● **Task brief**
Gather, from the data below, each line in which the word "entreprise" occurs.

● **Raw data**
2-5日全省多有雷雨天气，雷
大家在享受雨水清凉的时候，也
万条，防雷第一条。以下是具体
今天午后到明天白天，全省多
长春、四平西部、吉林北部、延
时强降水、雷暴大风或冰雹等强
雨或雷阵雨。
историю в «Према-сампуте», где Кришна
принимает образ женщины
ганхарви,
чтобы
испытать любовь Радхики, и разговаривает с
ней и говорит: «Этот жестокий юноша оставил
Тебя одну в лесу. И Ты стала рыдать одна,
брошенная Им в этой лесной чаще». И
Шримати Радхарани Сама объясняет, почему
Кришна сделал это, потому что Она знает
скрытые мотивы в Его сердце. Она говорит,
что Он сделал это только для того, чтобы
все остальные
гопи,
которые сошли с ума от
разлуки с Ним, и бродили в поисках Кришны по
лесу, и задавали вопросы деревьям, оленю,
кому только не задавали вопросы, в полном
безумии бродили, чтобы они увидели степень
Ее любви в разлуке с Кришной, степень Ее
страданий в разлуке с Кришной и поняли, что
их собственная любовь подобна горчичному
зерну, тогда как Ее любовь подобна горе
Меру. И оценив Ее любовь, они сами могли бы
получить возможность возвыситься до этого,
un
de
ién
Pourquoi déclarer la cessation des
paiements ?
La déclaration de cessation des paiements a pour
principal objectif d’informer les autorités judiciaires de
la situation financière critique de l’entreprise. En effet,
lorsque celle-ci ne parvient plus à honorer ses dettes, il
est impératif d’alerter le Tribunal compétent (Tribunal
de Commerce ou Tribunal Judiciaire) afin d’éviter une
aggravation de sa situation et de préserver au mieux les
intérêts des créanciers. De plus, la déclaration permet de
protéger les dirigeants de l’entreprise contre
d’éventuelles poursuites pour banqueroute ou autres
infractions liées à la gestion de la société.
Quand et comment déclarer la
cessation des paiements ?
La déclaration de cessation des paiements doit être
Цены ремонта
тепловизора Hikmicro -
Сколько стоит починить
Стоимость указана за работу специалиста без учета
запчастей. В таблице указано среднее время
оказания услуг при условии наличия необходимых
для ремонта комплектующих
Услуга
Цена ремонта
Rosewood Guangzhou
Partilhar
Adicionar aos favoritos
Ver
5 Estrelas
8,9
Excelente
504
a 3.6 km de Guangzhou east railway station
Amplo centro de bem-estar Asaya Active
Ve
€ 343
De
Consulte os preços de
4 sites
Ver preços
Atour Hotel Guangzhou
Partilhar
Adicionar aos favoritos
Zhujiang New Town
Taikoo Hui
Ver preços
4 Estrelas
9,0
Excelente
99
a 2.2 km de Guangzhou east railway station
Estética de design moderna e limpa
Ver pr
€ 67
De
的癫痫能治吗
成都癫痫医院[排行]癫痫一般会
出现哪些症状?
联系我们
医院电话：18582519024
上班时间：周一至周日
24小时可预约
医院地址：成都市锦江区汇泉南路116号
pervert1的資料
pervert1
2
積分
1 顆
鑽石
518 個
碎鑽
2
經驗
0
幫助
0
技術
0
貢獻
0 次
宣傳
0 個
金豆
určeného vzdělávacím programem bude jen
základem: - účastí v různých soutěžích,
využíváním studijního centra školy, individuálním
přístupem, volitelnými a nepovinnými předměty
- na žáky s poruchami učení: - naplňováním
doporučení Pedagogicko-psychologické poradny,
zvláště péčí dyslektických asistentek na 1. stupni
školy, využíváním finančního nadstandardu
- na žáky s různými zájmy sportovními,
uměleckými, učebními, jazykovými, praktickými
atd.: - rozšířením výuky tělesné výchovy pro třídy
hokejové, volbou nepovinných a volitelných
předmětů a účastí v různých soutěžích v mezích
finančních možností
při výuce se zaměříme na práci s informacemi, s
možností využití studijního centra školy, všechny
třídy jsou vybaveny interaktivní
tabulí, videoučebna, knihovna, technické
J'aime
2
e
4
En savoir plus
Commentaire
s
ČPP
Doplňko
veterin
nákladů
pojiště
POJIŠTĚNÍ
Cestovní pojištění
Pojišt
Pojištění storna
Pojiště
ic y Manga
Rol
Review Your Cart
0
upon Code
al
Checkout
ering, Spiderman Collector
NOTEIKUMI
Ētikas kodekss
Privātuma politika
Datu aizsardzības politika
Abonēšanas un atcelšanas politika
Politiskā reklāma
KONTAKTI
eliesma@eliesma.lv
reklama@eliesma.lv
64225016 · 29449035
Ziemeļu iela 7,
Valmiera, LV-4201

● **Your response**
la situation financière critique de l’entreprise. En effet,
protéger les dirigeants de l’entreprise contre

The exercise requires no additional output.